Written by Megan Hilbert
Spoon Feed
Nitazenes (a class of synthetic opioids) entered the international drug market in 2019 and are becoming more frequently encountered substance in the ED.
A new(ish) drug has entered the streets…
This was a non-interventional observational cohort study that extracted data from the Prescription, Recreational, and Illicit Substance Evaluation (PRISE) Program database in New South Wales, Australia. They evaluated 27 cases of confirmed nitazene opioid exposures (20 overdose, 7 withdrawal), with the first case identified in April 2021.
Important information they found:
- The most common route of exposure was vaping (41%).
- Six separate nitazene formulations were identified (up to 40 exist).
- Only in 38% of cases were nitazene opiates specifically sought. In 52% of cases a non-opiate substance was sought (most commonly MDMA)––yikes!
- Naloxone was administered in 69% of the cases, but there was no unifying dose or pattern determined for repeat dosing identified (some required a drip).
- Patients presented with a broad clinical presentation from simple hypoventilation to cardiac arrest.

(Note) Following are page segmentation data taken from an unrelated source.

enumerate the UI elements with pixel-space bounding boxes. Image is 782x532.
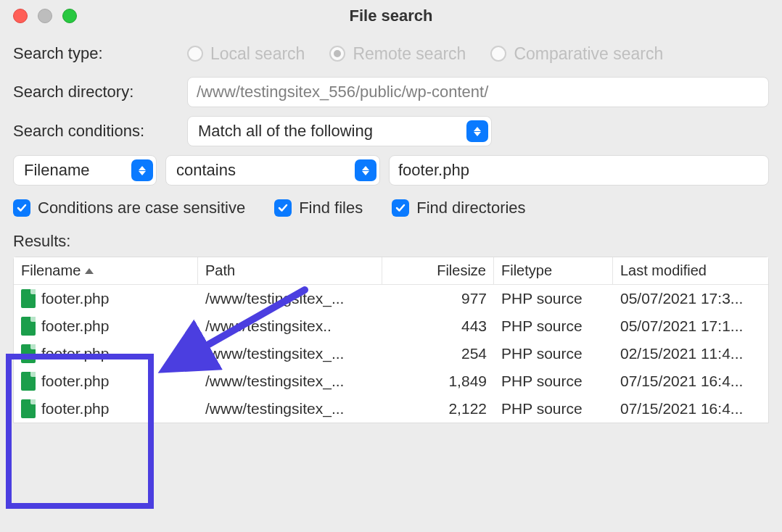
column-header-label: Filesize: [437, 262, 486, 279]
php-file-icon: [21, 289, 36, 308]
php-file-icon: [21, 317, 36, 336]
cell-filename: footer.php: [14, 317, 198, 336]
column-header-label: Filetype: [501, 262, 552, 279]
radio-local-search[interactable]: Local search: [187, 44, 305, 64]
cell-filesize: 1,849: [382, 373, 494, 390]
cell-lastmodified: 07/15/2021 16:4...: [613, 400, 768, 417]
php-file-icon: [21, 372, 36, 391]
radio-circle-icon: [329, 46, 345, 62]
condition-row: Filename contains footer.php: [13, 155, 769, 186]
cell-filename: footer.php: [14, 344, 198, 363]
column-header-label: Last modified: [620, 262, 707, 279]
sort-ascending-icon: [85, 268, 94, 274]
select-arrows-icon: [355, 159, 376, 181]
radio-circle-icon: [187, 46, 203, 62]
checkbox-label: Find directories: [416, 199, 525, 217]
match-mode-select[interactable]: Match all of the following: [187, 116, 492, 146]
checkbox-case-sensitive[interactable]: Conditions are case sensitive: [13, 199, 245, 217]
results-label: Results:: [13, 232, 769, 251]
cell-path: /www/testingsitex_...: [198, 345, 382, 362]
radio-circle-icon: [490, 46, 506, 62]
cell-filename: footer.php: [14, 289, 198, 308]
filename-text: footer.php: [41, 345, 109, 362]
checkbox-find-files[interactable]: Find files: [274, 199, 363, 217]
search-type-label: Search type:: [13, 44, 187, 63]
search-directory-label: Search directory:: [13, 83, 187, 101]
checkbox-icon: [392, 199, 409, 217]
select-arrows-icon: [466, 120, 488, 142]
radio-label: Comparative search: [514, 44, 663, 64]
table-row[interactable]: footer.php/www/testingsitex_...977PHP so…: [14, 285, 768, 312]
filename-text: footer.php: [41, 400, 109, 417]
select-arrows-icon: [131, 159, 153, 181]
php-file-icon: [21, 399, 36, 418]
input-value: /www/testingsitex_556/public/wp-content/: [197, 83, 488, 101]
radio-comparative-search[interactable]: Comparative search: [490, 44, 663, 64]
table-row[interactable]: footer.php/www/testingsitex_...2,122PHP …: [14, 395, 768, 423]
cell-filename: footer.php: [14, 399, 198, 418]
cell-filetype: PHP source: [494, 317, 613, 335]
checkbox-icon: [274, 199, 292, 217]
column-header-filename[interactable]: Filename: [14, 257, 198, 284]
select-value: contains: [176, 161, 236, 180]
window-title: File search: [0, 7, 782, 25]
cell-filetype: PHP source: [494, 345, 613, 362]
cell-filetype: PHP source: [494, 290, 613, 307]
cell-path: /www/testingsitex..: [198, 317, 382, 335]
select-value: Filename: [24, 161, 89, 180]
radio-label: Local search: [210, 44, 305, 64]
radio-remote-search[interactable]: Remote search: [329, 44, 466, 64]
cell-filesize: 254: [382, 345, 494, 362]
checkbox-find-directories[interactable]: Find directories: [392, 199, 525, 217]
column-header-filetype[interactable]: Filetype: [494, 257, 613, 284]
column-header-path[interactable]: Path: [198, 257, 382, 284]
cell-path: /www/testingsitex_...: [198, 290, 382, 307]
cell-filesize: 2,122: [382, 400, 494, 417]
filename-text: footer.php: [41, 290, 109, 307]
filename-text: footer.php: [41, 373, 109, 390]
cell-lastmodified: 05/07/2021 17:3...: [613, 290, 768, 307]
results-table: Filename Path Filesize Filetype Last mod…: [13, 257, 769, 423]
cell-filename: footer.php: [14, 372, 198, 391]
column-header-filesize[interactable]: Filesize: [382, 257, 494, 284]
search-conditions-label: Search conditions:: [13, 122, 187, 141]
cell-lastmodified: 05/07/2021 17:1...: [613, 317, 768, 335]
radio-label: Remote search: [353, 44, 466, 64]
condition-value-input[interactable]: footer.php: [389, 155, 769, 186]
window-titlebar: File search: [0, 0, 782, 32]
cell-lastmodified: 07/15/2021 16:4...: [613, 373, 768, 390]
cell-lastmodified: 02/15/2021 11:4...: [613, 345, 768, 362]
condition-field-select[interactable]: Filename: [13, 155, 157, 186]
cell-filetype: PHP source: [494, 373, 613, 390]
table-row[interactable]: footer.php/www/testingsitex_...254PHP so…: [14, 340, 768, 367]
cell-path: /www/testingsitex_...: [198, 400, 382, 417]
column-header-label: Path: [205, 262, 235, 279]
search-directory-input[interactable]: /www/testingsitex_556/public/wp-content/: [187, 77, 769, 107]
input-value: footer.php: [398, 161, 469, 180]
select-value: Match all of the following: [198, 122, 373, 141]
table-body: footer.php/www/testingsitex_...977PHP so…: [14, 285, 768, 423]
cell-filetype: PHP source: [494, 400, 613, 417]
table-row[interactable]: footer.php/www/testingsitex..443PHP sour…: [14, 312, 768, 340]
checkbox-label: Find files: [299, 199, 363, 217]
cell-filesize: 977: [382, 290, 494, 307]
cell-path: /www/testingsitex_...: [198, 373, 382, 390]
checkbox-icon: [13, 199, 30, 217]
search-type-radio-group: Local search Remote search Comparative s…: [187, 44, 663, 64]
table-row[interactable]: footer.php/www/testingsitex_...1,849PHP …: [14, 367, 768, 395]
filename-text: footer.php: [41, 317, 109, 335]
php-file-icon: [21, 344, 36, 363]
table-header-row: Filename Path Filesize Filetype Last mod…: [14, 257, 768, 285]
checkbox-label: Conditions are case sensitive: [38, 199, 245, 217]
column-header-label: Filename: [21, 262, 81, 279]
cell-filesize: 443: [382, 317, 494, 335]
column-header-lastmodified[interactable]: Last modified: [613, 257, 768, 284]
condition-operator-select[interactable]: contains: [165, 155, 380, 186]
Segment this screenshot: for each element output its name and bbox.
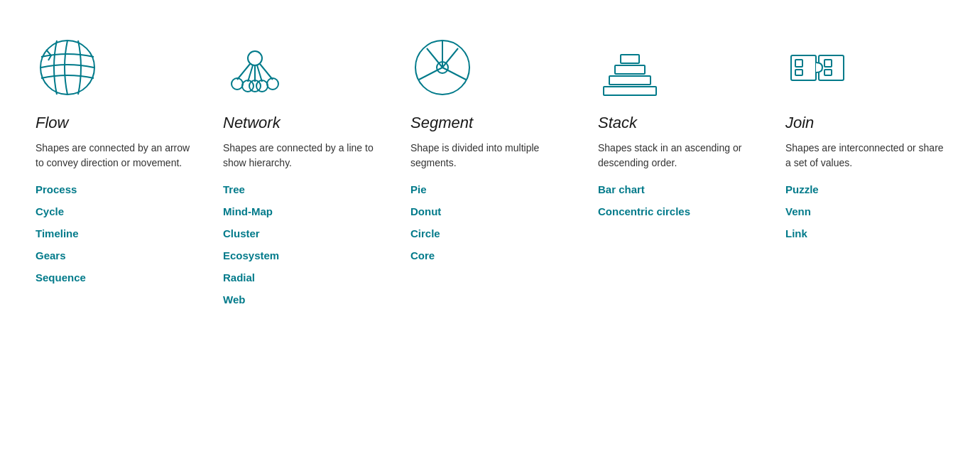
svg-rect-27 — [824, 60, 832, 67]
svg-rect-20 — [609, 76, 650, 85]
join-link-0[interactable]: Puzzle — [785, 183, 944, 195]
flow-link-0[interactable]: Process — [36, 183, 195, 195]
segment-icon — [410, 36, 474, 99]
svg-line-15 — [419, 68, 442, 80]
segment-title: Segment — [410, 114, 570, 132]
column-network: Network Shapes are connected by a line t… — [209, 21, 396, 323]
network-link-3[interactable]: Ecosystem — [223, 249, 382, 261]
segment-link-2[interactable]: Circle — [410, 227, 570, 239]
svg-rect-21 — [615, 65, 645, 74]
stack-desc: Shapes stack in an ascending or descendi… — [598, 141, 757, 171]
flow-link-1[interactable]: Cycle — [36, 205, 195, 217]
network-link-2[interactable]: Cluster — [223, 227, 382, 239]
svg-rect-22 — [621, 55, 639, 63]
svg-rect-26 — [795, 70, 802, 75]
stack-link-1[interactable]: Concentric circles — [598, 205, 757, 217]
svg-point-7 — [232, 78, 243, 90]
svg-rect-23 — [791, 55, 816, 80]
svg-line-16 — [442, 48, 458, 68]
network-link-0[interactable]: Tree — [223, 183, 382, 195]
svg-point-0 — [40, 41, 94, 95]
flow-title: Flow — [36, 114, 195, 132]
flow-icon-area — [36, 28, 195, 107]
column-flow: Flow Shapes are connected by an arrow to… — [21, 21, 209, 323]
join-icon — [785, 36, 849, 99]
network-title: Network — [223, 114, 382, 132]
network-link-4[interactable]: Radial — [223, 271, 382, 284]
svg-line-17 — [427, 48, 442, 68]
flow-desc: Shapes are connected by an arrow to conv… — [36, 141, 195, 171]
column-join: Join Shapes are interconnected or share … — [771, 21, 959, 323]
network-icon — [223, 36, 287, 99]
svg-line-3 — [248, 65, 253, 82]
svg-line-14 — [442, 68, 466, 80]
svg-line-5 — [257, 65, 262, 82]
stack-link-0[interactable]: Bar chart — [598, 183, 757, 195]
svg-line-6 — [260, 64, 273, 80]
svg-rect-25 — [795, 60, 802, 67]
main-grid: Flow Shapes are connected by an arrow to… — [7, 14, 973, 330]
stack-title: Stack — [598, 114, 757, 132]
segment-link-1[interactable]: Donut — [410, 205, 570, 217]
svg-point-11 — [267, 78, 278, 90]
svg-rect-19 — [604, 87, 656, 95]
svg-line-2 — [237, 64, 250, 80]
flow-link-4[interactable]: Sequence — [36, 271, 195, 284]
join-link-2[interactable]: Link — [785, 227, 944, 239]
flow-link-3[interactable]: Gears — [36, 249, 195, 261]
svg-point-1 — [248, 51, 262, 65]
segment-link-0[interactable]: Pie — [410, 183, 570, 195]
column-segment: Segment Shape is divided into multiple s… — [396, 21, 584, 323]
join-link-1[interactable]: Venn — [785, 205, 944, 217]
svg-rect-28 — [824, 70, 832, 75]
stack-icon-area — [598, 28, 757, 107]
flow-link-2[interactable]: Timeline — [36, 227, 195, 239]
network-link-1[interactable]: Mind-Map — [223, 205, 382, 217]
flow-icon — [36, 36, 99, 99]
segment-link-3[interactable]: Core — [410, 249, 570, 261]
segment-desc: Shape is divided into multiple segments. — [410, 141, 570, 171]
segment-icon-area — [410, 28, 570, 107]
network-icon-area — [223, 28, 382, 107]
network-link-5[interactable]: Web — [223, 293, 382, 306]
join-title: Join — [785, 114, 944, 132]
join-desc: Shapes are interconnected or share a set… — [785, 141, 944, 171]
svg-point-10 — [256, 80, 268, 92]
column-stack: Stack Shapes stack in an ascending or de… — [584, 21, 771, 323]
join-icon-area — [785, 28, 944, 107]
network-desc: Shapes are connected by a line to show h… — [223, 141, 382, 171]
stack-icon — [598, 36, 662, 99]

How will this change my practice?
When a patient comes in for an overdose or withdrawal, I always ask what drug they think they were using. If the toxidrome and symptoms they are presenting with don’t match with what would be expected, I take a moment to discuss adulterants and make them aware of what additional substances are out there (ie: xylazine and now, more frequently, nitazenes). My hope is that as providers we can improve public health education regarding these substances, with particular emphasis on patients who seek non-opiate substances. These patients in particular would likely benefit from being discharged with naloxone in addition to our patients who typically do “blues”.
Source
Clinical Experiences With the Nitazene Class of Synthetic Opioids: A Cohort Study. Ann Emerg Med. 2025 Nov;86(5):475-483. doi: 10.1016/j.annemergmed.2025.06.619. Epub 2025 Aug 14. PMID: 40810707.